Dataset entries:

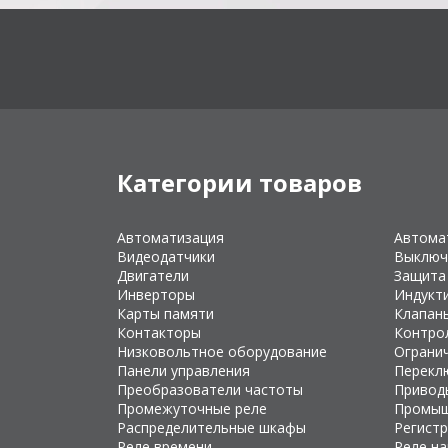
Категории товаров
Автоматизация
Автома
Видеодатчики
Выключ
Двигатели
Защита
Инверторы
Индукт
Карты памяти
Клапан
Контакторы
Контро
Низковольтное оборудование
Ограни
Панели управления
Перекл
Преобразователи частоты
Привод
Промежуточные реле
Промыш
Распределительные шкафы
Регист
Реле времени
Реле н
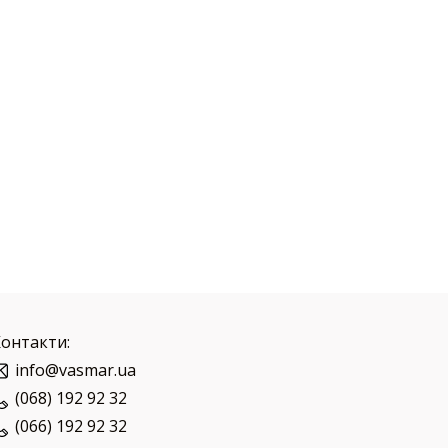
Контакти:
info@vasmar.ua
(068) 192 92 32
(066) 192 92 32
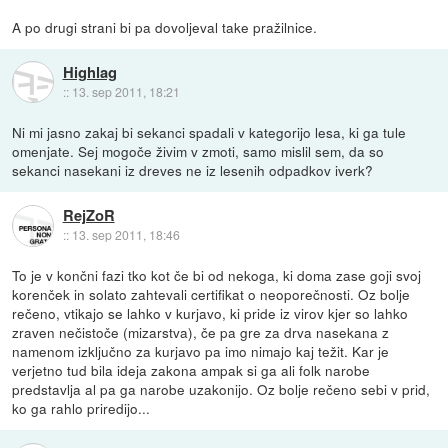
A po drugi strani bi pa dovoljeval take pražilnice.
Highlag
::
13. sep 2011, 18:21
Ni mi jasno zakaj bi sekanci spadali v kategorijo lesa, ki ga tule
omenjate. Sej mogoče živim v zmoti, samo mislil sem, da so
sekanci nasekani iz dreves ne iz lesenih odpadkov iverk?
RejZoR
::
13. sep 2011, 18:46
To je v končni fazi tko kot če bi od nekoga, ki doma zase goji svoj
korenček in solato zahtevali certifikat o neoporečnosti. Oz bolje
rečeno, vtikajo se lahko v kurjavo, ki pride iz virov kjer so lahko
zraven nečistoče (mizarstva), če pa gre za drva nasekana z
namenom izključno za kurjavo pa imo nimajo kaj težit. Kar je
verjetno tud bila ideja zakona ampak si ga ali folk narobe
predstavlja al pa ga narobe uzakonijo. Oz bolje rečeno sebi v prid,
ko ga rahlo priredijo...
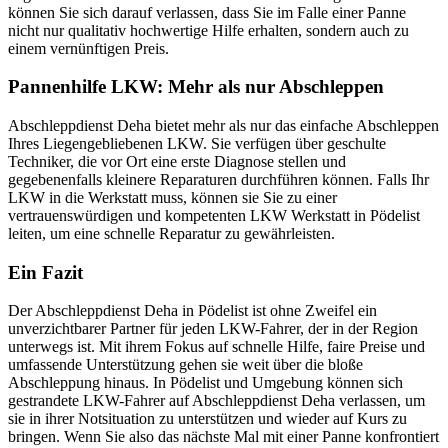
können Sie sich darauf verlassen, dass Sie im Falle einer Panne
nicht nur qualitativ hochwertige Hilfe erhalten, sondern auch zu
einem vernünftigen Preis.
Pannenhilfe LKW: Mehr als nur Abschleppen
Abschleppdienst Deha bietet mehr als nur das einfache Abschleppen
Ihres Liegengebliebenen LKW. Sie verfügen über geschulte
Techniker, die vor Ort eine erste Diagnose stellen und
gegebenenfalls kleinere Reparaturen durchführen können. Falls Ihr
LKW in die Werkstatt muss, können sie Sie zu einer
vertrauenswürdigen und kompetenten LKW Werkstatt in Pödelist
leiten, um eine schnelle Reparatur zu gewährleisten.
Ein Fazit
Der Abschleppdienst Deha in Pödelist ist ohne Zweifel ein
unverzichtbarer Partner für jeden LKW-Fahrer, der in der Region
unterwegs ist. Mit ihrem Fokus auf schnelle Hilfe, faire Preise und
umfassende Unterstützung gehen sie weit über die bloße
Abschleppung hinaus. In Pödelist und Umgebung können sich
gestrandete LKW-Fahrer auf Abschleppdienst Deha verlassen, um
sie in ihrer Notsituation zu unterstützen und wieder auf Kurs zu
bringen. Wenn Sie also das nächste Mal mit einer Panne konfrontiert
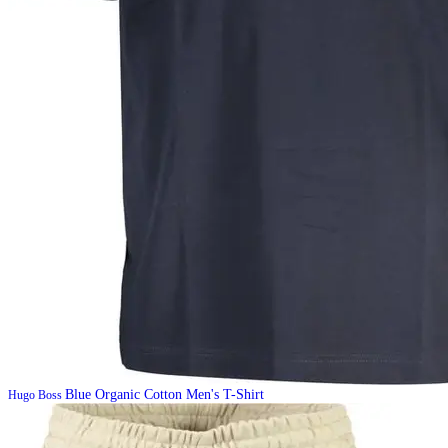
Blue Organic Cotton Men's T-Shirt
Hugo Boss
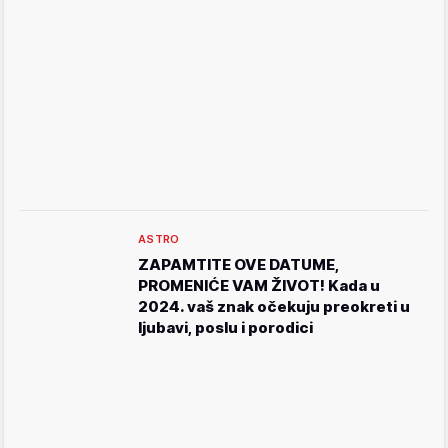
ASTRO
ZAPAMTITE OVE DATUME,
PROMENIĆE VAM ŽIVOT! Kada u
2024. vaš znak očekuju preokreti u
ljubavi, poslu i porodici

• Your goal
Your answer should reproduce every line of the data verbatim and include no images.

• Result of this task
Категории товаров
Автоматизация
Автома
Видеодатчики
Выключ
Двигатели
Защита
Инверторы
Индукт
Карты памяти
Клапан
Контакторы
Контро
Низковольтное оборудование
Ограни
Панели управления
Перекл
Преобразователи частоты
Привод
Промежуточные реле
Промыш
Распределительные шкафы
Регист
Реле времени
Реле н
Контакти:
info@vasmar.ua
(068) 192 92 32
(066) 192 92 32
A po drugi strani bi pa dovoljeval take pražilnice.
Highlag
::
13. sep 2011, 18:21
Ni mi jasno zakaj bi sekanci spadali v kategorijo lesa, ki ga tule
omenjate. Sej mogoče živim v zmoti, samo mislil sem, da so
sekanci nasekani iz dreves ne iz lesenih odpadkov iverk?
RejZoR
::
13. sep 2011, 18:46
To je v končni fazi tko kot če bi od nekoga, ki doma zase goji svoj
korenček in solato zahtevali certifikat o neoporečnosti. Oz bolje
rečeno, vtikajo se lahko v kurjavo, ki pride iz virov kjer so lahko
zraven nečistoče (mizarstva), če pa gre za drva nasekana z
namenom izključno za kurjavo pa imo nimajo kaj težit. Kar je
verjetno tud bila ideja zakona ampak si ga ali folk narobe
predstavlja al pa ga narobe uzakonijo. Oz bolje rečeno sebi v prid,
ko ga rahlo priredijo...
können Sie sich darauf verlassen, dass Sie im Falle einer Panne
nicht nur qualitativ hochwertige Hilfe erhalten, sondern auch zu
einem vernünftigen Preis.
Pannenhilfe LKW: Mehr als nur Abschleppen
Abschleppdienst Deha bietet mehr als nur das einfache Abschleppen
Ihres Liegengebliebenen LKW. Sie verfügen über geschulte
Techniker, die vor Ort eine erste Diagnose stellen und
gegebenenfalls kleinere Reparaturen durchführen können. Falls Ihr
LKW in die Werkstatt muss, können sie Sie zu einer
vertrauenswürdigen und kompetenten LKW Werkstatt in Pödelist
leiten, um eine schnelle Reparatur zu gewährleisten.
Ein Fazit
Der Abschleppdienst Deha in Pödelist ist ohne Zweifel ein
unverzichtbarer Partner für jeden LKW-Fahrer, der in der Region
unterwegs ist. Mit ihrem Fokus auf schnelle Hilfe, faire Preise und
umfassende Unterstützung gehen sie weit über die bloße
Abschleppung hinaus. In Pödelist und Umgebung können sich
gestrandete LKW-Fahrer auf Abschleppdienst Deha verlassen, um
sie in ihrer Notsituation zu unterstützen und wieder auf Kurs zu
bringen. Wenn Sie also das nächste Mal mit einer Panne konfrontiert
Blue Organic Cotton Men's T-Shirt
Hugo Boss
ASTRO
ZAPAMTITE OVE DATUME,
PROMENIĆE VAM ŽIVOT! Kada u
2024. vaš znak očekuju preokreti u
ljubavi, poslu i porodici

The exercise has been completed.